My fragrance is inspired by the night air of Dubai. Driving during the night in the city with the stars above, the warm desert air scented with the Oud that ceremoniously burns, caresses your skin.
This quote is from the PR materials accompanying my sample of Shalini Jardin Nocturne. Right now, I’m about as far from a Dubai night as you can get. I can’t drive anywhere, let alone in Dubai, because my 31-year-old pickup truck is in the shop. I live in the soggy Pacific Northwest, not a desert, and the only thing ceremoniously burning might be my toast.
But I do smell pretty great.
Shalini is a
n India New York-based couture line that perfumistas might know for its 2004 fragrance named, simply, Shalini. In Perfumes: the A – Z Guide, Luca Turin praised Shalini as a “sleek tuberose-based white floral with a deliciously bitter-fresh, almost fougère-like heart” before advising people to run from its eye-popping price.

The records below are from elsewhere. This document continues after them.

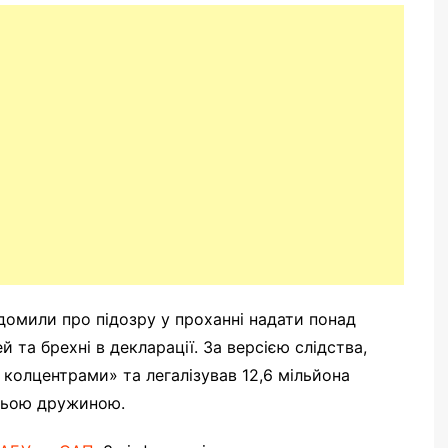
домили про підозру у проханні надати понад
й та брехні в декларації. За версією слідства,
 колцентрами» та легалізував 12,6 мільйона
шньою дружиною.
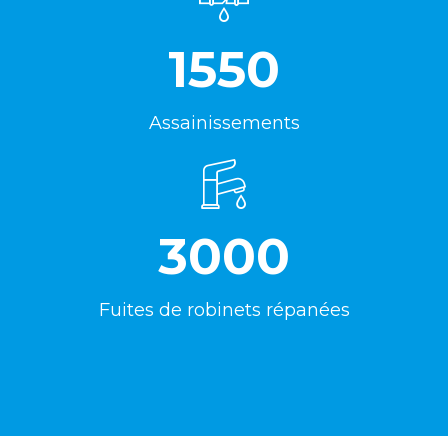
1550
Assainissements
3000
Fuites de robinets répanées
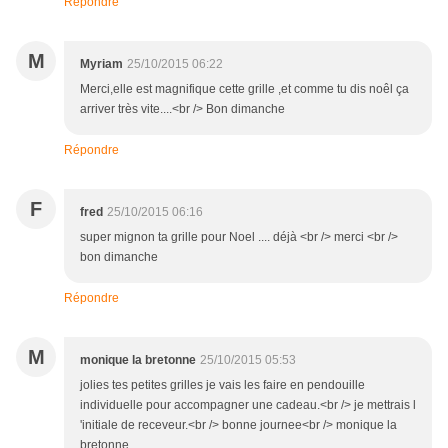
Répondre
M
Myriam
25/10/2015 06:22
Merci,elle est magnifique cette grille ,et comme tu dis noêl ça
arriver très vite....<br /> Bon dimanche
Répondre
F
fred
25/10/2015 06:16
super mignon ta grille pour Noel .... déjà <br /> merci <br />
bon dimanche
Répondre
M
monique la bretonne
25/10/2015 05:53
jolies tes petites grilles je vais les faire en pendouille
individuelle pour accompagner une cadeau.<br /> je mettrais l
'initiale de receveur.<br /> bonne journee<br /> monique la
bretonne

Maurice Roucel, who developed the original Shalini, also created Jardin Nocturne. It's an Extrait, and its notes include saffron, Indian jasmine, oud, sandalwood and musk. Listing these notes is something like reciting the ingredients for bread — flour, water, salt, and yeast. Yet bread ranges from flabby slices in a plastic wrapper to crisp artisanal baguettes. Jardin Nocturne smells like it didn’t cut corners.
Jardin Nocturne opens with its star players — saffron, jasmine, and oud — on stage from the beginning. The saffron is strongest at first, and it draws out the part of oud that smells like iodine and the ocean. It takes only a minute for the jasmine to muscle past the saffron and oud, and “muscle” it does. Jasmine seems like such an innocent little flower, but this jasmine at this dose arm wrestles Jardin Nocturne’s oud for a draw. They’re well matched, and the fragrance feels peppery and skanky — it’s no innocent floral.

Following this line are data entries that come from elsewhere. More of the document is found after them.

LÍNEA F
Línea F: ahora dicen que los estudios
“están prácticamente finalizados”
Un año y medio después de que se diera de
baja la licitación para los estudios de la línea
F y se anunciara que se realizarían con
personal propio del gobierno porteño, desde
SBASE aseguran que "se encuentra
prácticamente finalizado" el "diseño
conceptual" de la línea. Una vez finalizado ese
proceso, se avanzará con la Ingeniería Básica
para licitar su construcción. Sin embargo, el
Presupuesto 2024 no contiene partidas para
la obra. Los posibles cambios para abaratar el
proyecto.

Even the perfume’s rocket-fuel dose of jasmine can’t keep the afterburners roaring forever, and the jasmine eventually relaxes into the composition. Jardin Nocturne’s saffron wears longer than I’d expected and continues to smooth the jasmine, marrying it to the oud. This is where I like the fragrance best. It’s still all about jasmine and oud, but at last it feels satiny and subdued and more woody, but still a bit dirty.

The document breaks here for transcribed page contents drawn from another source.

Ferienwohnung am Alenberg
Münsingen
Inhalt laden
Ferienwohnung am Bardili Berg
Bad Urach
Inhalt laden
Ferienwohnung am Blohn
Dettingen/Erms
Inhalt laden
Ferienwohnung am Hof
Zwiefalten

About half the time I’ve worn Jardin Nocturne, I’ve forgotten about it, only to have people complement me on it hours later when I was sure the scent had faded away. Jardin Nocturne catches people’s attention. It may not break artistic ground, but neither did Lana Turner.
Shalini Jardin Nocturne Extrait is available in a dramatic Lalique bottle called “Le Tourbillons” for $2,400 for 50 ml. People with tighter (but still generous) budgets can purchase 50 ml in a “cubique” cut glass bottle with a glass stopper or a bulb atomizer for $500. Fifteen ml is $250, and 7.5 ml is $150. (If it helps, remember Jardin Nocturne is Parfum.) Jardin Nocturne will be available this month at Aedes and at Bergdorf Goodman in December.